Annie has written up another of her interviews:
Goodness' story
By Annie Dineen
Goodness Massawe, 24, was born in the village, a healthy child. At age three, she became disabled due to unknown causes, and was confined to a “wheelchair,” a plastic garden chair equipped with bicycle tires. Her days were spent alone at home, able only to sit and watch as her siblings left the house every morning to work or study.
Her neighbors mentioned the Jifundishe Free Library to her, and eventually she found someone to push her chair up the road – a treacherous ride over rocks and ruts – to see the library for herself. She discovered that the library had all the books she’d missed by being unable to attend school, and she began to study at the library. She learned to read and write.
Goodness also joined the library’s knitting group and began to knit well, despite her handicap.

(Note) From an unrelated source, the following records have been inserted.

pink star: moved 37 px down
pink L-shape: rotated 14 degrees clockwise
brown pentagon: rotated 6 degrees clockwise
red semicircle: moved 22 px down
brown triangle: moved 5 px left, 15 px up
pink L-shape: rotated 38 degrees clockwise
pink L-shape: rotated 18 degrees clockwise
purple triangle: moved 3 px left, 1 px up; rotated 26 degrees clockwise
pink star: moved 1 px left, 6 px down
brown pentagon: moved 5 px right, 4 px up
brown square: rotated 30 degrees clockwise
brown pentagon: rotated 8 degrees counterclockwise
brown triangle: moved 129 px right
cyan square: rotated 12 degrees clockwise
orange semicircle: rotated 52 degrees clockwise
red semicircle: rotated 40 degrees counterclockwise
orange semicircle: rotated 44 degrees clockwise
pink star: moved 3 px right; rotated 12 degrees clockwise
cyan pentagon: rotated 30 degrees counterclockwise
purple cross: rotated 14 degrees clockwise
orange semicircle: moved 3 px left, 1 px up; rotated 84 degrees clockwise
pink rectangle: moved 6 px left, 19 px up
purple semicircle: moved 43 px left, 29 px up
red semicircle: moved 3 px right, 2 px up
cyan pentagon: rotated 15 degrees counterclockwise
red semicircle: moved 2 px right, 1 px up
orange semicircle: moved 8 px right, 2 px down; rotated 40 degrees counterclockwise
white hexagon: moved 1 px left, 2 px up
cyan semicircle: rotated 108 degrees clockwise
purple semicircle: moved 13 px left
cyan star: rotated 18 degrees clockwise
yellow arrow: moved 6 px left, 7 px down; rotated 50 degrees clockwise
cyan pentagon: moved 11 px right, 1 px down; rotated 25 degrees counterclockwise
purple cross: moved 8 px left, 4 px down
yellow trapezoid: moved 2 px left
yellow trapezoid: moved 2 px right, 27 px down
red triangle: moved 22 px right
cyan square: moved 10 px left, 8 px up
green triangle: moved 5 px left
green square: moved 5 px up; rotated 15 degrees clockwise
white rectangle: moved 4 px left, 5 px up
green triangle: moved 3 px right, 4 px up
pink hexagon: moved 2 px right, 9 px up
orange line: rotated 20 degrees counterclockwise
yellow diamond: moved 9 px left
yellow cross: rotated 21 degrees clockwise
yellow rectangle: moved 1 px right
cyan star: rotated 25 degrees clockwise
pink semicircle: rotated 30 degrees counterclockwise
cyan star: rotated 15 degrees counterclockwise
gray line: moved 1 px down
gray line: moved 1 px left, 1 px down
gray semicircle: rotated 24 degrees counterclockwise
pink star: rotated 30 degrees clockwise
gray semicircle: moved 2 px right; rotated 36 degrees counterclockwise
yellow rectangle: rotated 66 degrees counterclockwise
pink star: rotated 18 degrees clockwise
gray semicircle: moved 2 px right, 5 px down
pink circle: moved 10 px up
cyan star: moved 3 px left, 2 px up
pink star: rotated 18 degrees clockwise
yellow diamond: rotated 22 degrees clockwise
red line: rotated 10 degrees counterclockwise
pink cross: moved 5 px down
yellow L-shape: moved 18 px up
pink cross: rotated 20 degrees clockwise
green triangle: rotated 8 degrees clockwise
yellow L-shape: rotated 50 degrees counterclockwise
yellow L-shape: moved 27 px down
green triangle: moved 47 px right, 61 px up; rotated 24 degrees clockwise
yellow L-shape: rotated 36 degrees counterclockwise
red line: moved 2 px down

She sold the pieces she completed to Jifundishe for sale to the public, earning enough from the sales to buy herself a real aluminum frame wheelchair, which takes more easily to the rugged road.
Now, Goodness is educating herself with the help of the library staff and sees a future of self sufficiency. Her dream is to work in an office, despite the near impossibility in her culture. “Now she’s seeing different because she has something that she didn’t have before,” her sister says.
There are many people in Tanzania in Goodness’ situation, trapped in a rural location due to physical or logistical barriers, who are prevented from learning because of the difficulty of traveling to an urban center, where a library, if there is one, would be located.